(Record extracts begins)
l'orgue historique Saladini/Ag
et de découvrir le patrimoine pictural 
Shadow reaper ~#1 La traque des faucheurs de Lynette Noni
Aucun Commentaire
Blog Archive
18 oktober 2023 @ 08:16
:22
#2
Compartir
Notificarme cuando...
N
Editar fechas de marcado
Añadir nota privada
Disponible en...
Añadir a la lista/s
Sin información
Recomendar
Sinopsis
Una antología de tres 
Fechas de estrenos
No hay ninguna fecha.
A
(Record extracts ends)
(Record extracts begins)
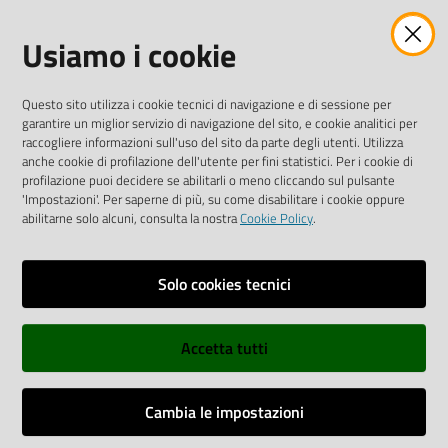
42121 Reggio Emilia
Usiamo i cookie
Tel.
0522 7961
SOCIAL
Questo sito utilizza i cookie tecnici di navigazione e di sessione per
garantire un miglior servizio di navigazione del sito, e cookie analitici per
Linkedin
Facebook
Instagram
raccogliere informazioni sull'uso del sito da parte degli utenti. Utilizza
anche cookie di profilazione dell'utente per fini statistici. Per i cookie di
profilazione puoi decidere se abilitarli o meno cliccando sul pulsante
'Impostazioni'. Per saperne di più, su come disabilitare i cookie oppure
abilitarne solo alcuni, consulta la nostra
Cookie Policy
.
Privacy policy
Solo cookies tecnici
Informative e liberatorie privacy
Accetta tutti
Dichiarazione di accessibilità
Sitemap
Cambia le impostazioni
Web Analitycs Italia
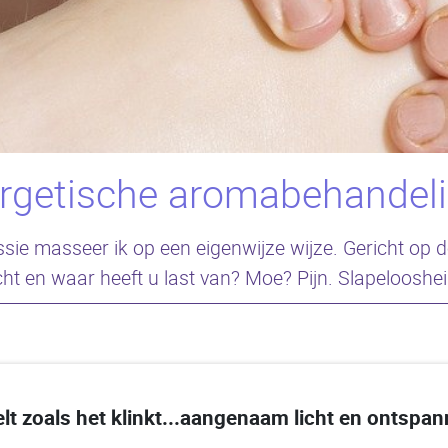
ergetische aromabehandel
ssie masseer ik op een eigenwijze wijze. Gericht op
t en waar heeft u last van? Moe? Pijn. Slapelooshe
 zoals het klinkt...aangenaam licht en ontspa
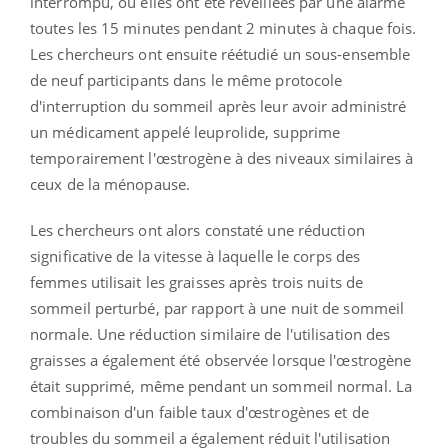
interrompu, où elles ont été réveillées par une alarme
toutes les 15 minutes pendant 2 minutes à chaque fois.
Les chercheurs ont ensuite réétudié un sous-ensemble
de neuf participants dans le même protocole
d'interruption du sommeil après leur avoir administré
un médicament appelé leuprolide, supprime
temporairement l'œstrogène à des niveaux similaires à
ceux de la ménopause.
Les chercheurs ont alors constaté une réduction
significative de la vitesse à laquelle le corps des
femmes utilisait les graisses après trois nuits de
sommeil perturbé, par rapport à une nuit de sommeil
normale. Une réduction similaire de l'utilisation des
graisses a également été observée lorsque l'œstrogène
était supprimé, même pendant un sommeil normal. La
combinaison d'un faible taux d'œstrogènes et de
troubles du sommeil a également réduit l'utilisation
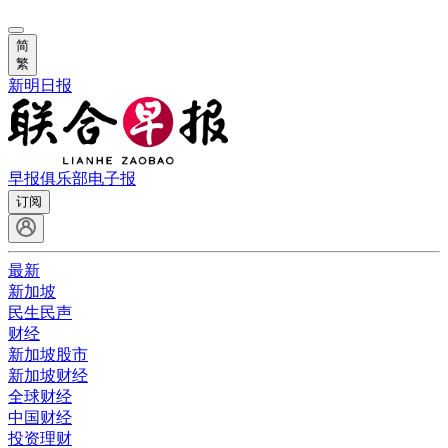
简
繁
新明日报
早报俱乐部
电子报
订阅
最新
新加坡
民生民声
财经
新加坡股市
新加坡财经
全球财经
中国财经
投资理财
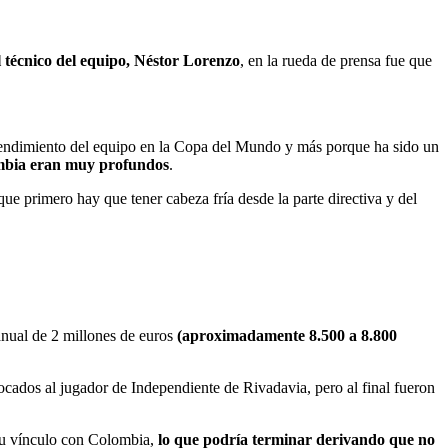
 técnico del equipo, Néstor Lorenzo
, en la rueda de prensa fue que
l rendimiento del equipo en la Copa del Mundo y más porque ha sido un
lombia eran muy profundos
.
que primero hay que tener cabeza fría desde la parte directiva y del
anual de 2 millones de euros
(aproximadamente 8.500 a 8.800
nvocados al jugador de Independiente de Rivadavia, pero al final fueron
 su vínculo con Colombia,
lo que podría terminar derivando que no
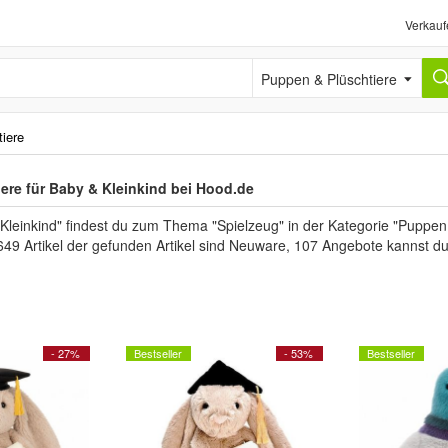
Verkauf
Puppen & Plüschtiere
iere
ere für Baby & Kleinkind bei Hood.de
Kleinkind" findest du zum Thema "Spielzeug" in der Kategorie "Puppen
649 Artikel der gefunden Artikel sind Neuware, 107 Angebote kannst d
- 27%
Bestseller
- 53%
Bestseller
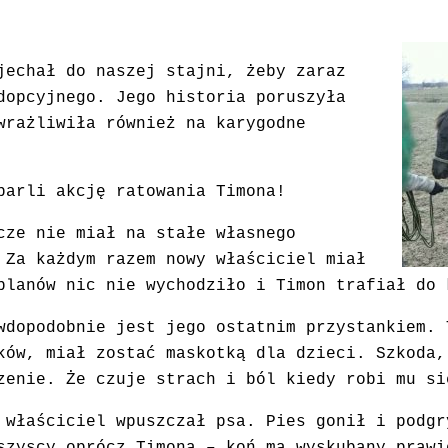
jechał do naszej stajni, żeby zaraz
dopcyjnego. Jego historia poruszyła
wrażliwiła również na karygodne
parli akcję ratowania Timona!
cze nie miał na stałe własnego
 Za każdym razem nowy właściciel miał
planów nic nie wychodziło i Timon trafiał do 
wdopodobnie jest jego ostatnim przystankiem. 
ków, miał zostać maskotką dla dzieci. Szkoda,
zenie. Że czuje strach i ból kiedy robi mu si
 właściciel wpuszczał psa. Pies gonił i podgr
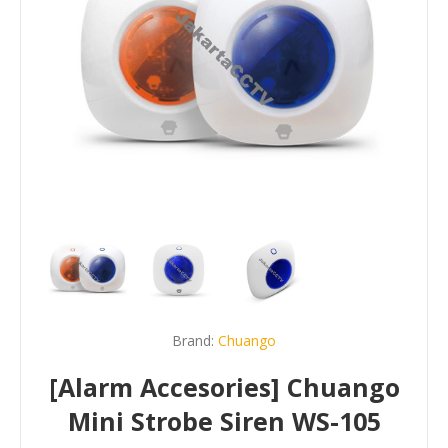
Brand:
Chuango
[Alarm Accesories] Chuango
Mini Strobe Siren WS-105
(Record extracts ends)
(Record extracts begins)
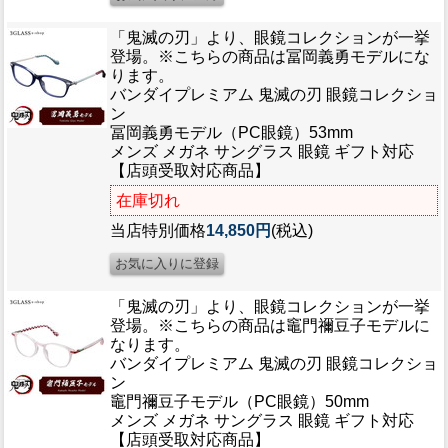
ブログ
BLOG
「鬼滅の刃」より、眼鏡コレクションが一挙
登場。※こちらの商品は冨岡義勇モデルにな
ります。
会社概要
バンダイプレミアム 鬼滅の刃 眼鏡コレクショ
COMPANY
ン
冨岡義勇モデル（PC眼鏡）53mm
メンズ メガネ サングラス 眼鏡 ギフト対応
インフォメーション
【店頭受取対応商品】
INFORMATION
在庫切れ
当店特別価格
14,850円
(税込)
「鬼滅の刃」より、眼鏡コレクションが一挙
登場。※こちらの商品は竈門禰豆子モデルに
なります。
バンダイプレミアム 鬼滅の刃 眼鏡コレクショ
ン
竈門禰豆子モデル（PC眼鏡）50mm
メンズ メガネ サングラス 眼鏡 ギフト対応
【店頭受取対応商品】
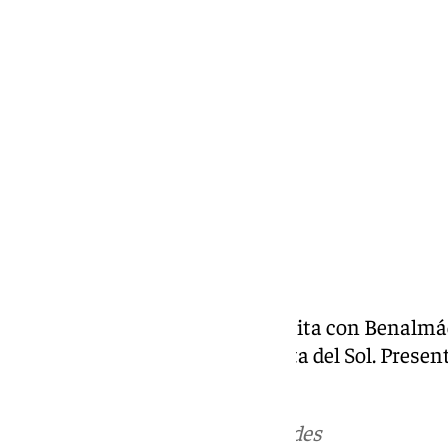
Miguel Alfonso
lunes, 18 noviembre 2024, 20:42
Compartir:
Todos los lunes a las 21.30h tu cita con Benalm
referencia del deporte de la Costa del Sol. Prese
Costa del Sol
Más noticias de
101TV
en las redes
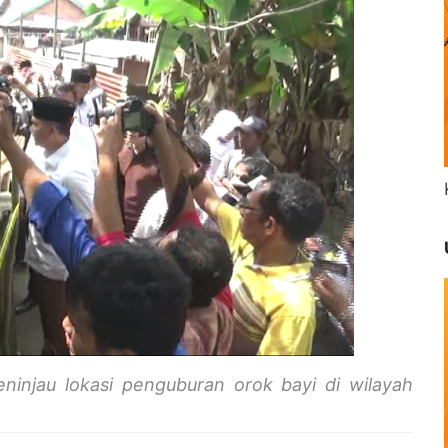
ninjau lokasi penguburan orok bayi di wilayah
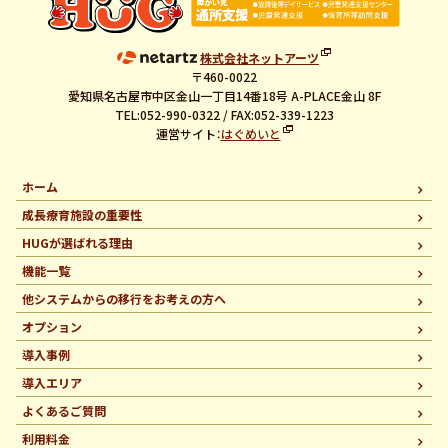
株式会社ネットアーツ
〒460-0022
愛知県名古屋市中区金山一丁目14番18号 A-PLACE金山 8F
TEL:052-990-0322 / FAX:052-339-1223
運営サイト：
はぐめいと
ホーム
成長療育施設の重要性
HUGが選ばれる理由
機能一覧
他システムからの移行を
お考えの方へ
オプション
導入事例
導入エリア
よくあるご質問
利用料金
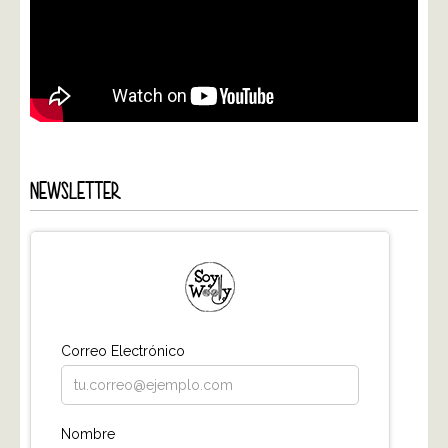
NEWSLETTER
(Record extracts ends)
» **Instructions for the task**: Among the records above, a stretch begins at the line containing "l'orgue historique Saladini/Ag" and ends at the line containing "Añadir nota privada". Restate that stretch word for word, and nothing else.

» **Exercise solution**:
l'orgue historique Saladini/Ag
et de découvrir le patrimoine pictural 
Shadow reaper ~#1 La traque des faucheurs de Lynette Noni
Aucun Commentaire
Blog Archive
18 oktober 2023 @ 08:16
:22
#2
Compartir
Notificarme cuando...
N
Editar fechas de marcado
Añadir nota privada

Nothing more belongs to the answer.